(Collected data)
━━━━━━━━━━━━━━━━━━━━━━━━━━━━━━

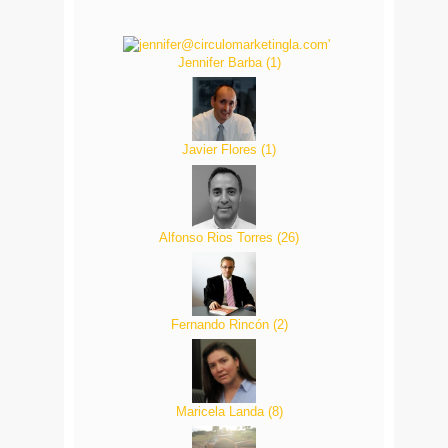
Jennifer Barba
(
1
)
Javier Flores
(
1
)
Alfonso Rios Torres
(
26
)
Fernando Rincón
(
2
)
Maricela Landa
(
8
)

━━━━━━━━━━━━━━━━━━━━━━━━━━━━━━

_WORK REQUEST_.
The range runs from the line with "Javier Flores" to the last line of the entries above, both included. Restate it word for word.

_FINAL ANSWER_.
Javier Flores
(
1
)
Alfonso Rios Torres
(
26
)
Fernando Rincón
(
2
)
Maricela Landa
(
8
)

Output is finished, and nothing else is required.